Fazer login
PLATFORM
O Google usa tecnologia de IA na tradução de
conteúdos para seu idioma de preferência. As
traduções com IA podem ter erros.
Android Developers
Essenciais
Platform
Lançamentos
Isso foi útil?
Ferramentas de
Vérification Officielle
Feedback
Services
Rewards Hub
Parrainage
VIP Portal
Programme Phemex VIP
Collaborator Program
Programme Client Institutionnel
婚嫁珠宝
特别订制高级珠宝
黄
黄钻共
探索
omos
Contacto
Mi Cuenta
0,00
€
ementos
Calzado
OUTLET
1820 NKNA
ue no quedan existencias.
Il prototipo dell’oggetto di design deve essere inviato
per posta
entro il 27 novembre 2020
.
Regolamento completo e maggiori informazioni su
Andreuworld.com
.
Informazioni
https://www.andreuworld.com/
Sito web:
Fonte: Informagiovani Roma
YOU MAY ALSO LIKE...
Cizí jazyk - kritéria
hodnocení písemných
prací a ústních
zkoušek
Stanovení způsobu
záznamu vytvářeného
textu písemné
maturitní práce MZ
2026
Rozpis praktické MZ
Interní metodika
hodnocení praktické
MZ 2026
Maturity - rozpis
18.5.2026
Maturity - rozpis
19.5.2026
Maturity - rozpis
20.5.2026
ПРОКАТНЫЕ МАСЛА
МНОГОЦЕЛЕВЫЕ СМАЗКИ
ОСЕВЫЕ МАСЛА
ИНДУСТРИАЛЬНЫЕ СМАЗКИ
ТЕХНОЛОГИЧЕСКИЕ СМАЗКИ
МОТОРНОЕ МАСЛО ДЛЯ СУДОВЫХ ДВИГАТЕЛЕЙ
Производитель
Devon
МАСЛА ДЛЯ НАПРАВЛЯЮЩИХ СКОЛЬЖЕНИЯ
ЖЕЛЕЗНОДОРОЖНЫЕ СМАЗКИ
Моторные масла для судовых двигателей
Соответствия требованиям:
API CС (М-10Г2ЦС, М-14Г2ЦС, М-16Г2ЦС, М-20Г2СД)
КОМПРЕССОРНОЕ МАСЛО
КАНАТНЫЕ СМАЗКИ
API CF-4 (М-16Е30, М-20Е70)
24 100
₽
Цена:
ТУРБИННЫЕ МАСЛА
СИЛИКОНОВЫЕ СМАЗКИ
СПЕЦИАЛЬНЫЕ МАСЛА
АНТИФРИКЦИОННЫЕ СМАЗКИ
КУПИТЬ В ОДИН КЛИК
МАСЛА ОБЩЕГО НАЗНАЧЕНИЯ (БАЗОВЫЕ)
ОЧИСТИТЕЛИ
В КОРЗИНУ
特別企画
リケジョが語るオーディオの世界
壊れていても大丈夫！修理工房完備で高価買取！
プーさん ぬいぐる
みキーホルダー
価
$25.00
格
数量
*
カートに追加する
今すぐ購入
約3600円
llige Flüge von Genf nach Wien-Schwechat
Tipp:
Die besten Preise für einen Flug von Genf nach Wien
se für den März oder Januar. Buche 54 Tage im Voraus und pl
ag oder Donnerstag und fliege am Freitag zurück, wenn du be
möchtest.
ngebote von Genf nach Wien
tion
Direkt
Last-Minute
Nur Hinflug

--

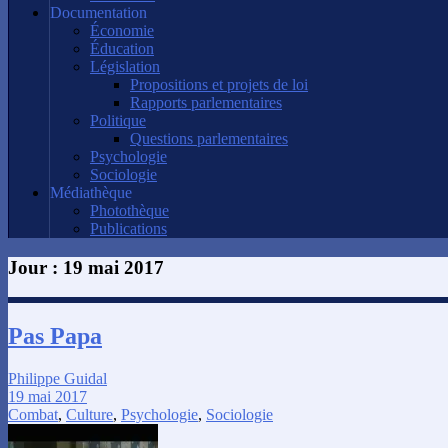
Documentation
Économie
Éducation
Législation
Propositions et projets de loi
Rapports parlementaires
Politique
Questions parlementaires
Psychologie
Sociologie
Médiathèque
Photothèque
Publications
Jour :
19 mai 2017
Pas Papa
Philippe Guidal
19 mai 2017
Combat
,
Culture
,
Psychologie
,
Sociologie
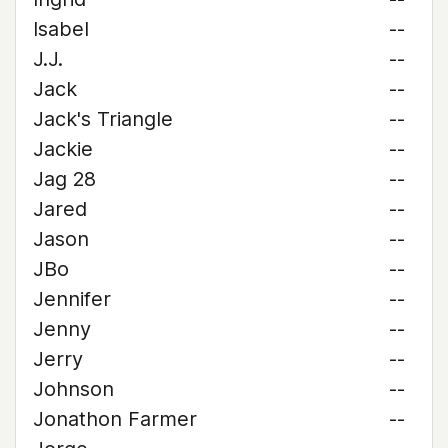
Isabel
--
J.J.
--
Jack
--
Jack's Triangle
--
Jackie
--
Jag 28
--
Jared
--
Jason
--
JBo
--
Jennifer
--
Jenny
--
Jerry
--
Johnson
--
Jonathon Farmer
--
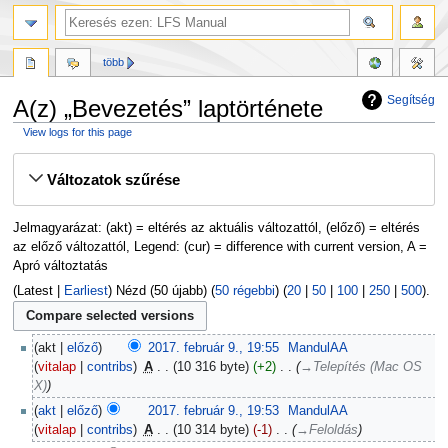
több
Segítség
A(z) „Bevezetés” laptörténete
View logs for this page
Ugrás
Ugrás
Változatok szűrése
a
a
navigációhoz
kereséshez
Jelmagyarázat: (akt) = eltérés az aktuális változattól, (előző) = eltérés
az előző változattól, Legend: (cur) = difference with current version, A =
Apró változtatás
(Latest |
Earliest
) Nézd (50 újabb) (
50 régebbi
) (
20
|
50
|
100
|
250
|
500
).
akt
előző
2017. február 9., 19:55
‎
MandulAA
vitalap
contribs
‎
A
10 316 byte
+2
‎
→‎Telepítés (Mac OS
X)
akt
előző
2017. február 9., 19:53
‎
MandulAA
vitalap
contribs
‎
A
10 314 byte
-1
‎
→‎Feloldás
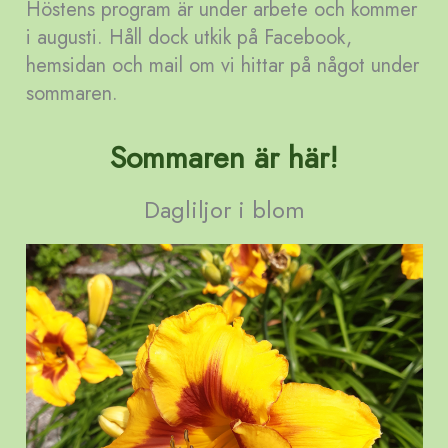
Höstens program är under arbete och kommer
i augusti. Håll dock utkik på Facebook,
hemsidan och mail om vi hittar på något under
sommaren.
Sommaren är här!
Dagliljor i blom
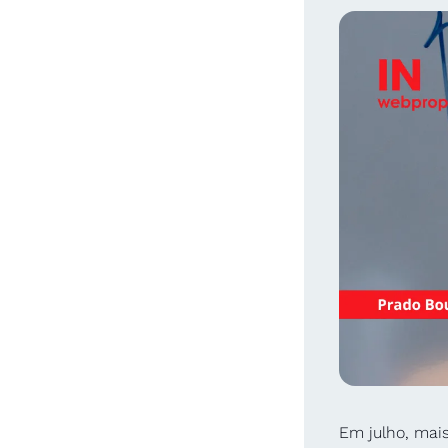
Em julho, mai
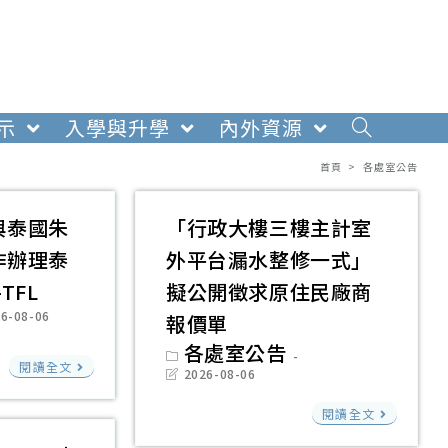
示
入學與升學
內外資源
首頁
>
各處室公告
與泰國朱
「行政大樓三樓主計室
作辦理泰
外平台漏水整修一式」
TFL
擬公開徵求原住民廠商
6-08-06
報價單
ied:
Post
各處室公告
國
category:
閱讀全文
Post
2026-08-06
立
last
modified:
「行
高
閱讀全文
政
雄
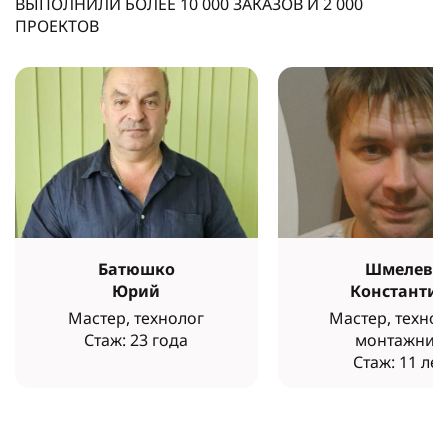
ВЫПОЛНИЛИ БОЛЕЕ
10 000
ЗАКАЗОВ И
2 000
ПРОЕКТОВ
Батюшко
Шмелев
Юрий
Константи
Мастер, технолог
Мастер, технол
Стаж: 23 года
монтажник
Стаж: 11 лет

→ WHAT IS EXPECTED
What is needed is every line of the records that contains the word "oder".

→ ANSWER FOR THIS EXERCISE
se für den März oder Januar. Buche 54 Tage im Voraus und pl
ag oder Donnerstag und fliege am Freitag zurück, wenn du be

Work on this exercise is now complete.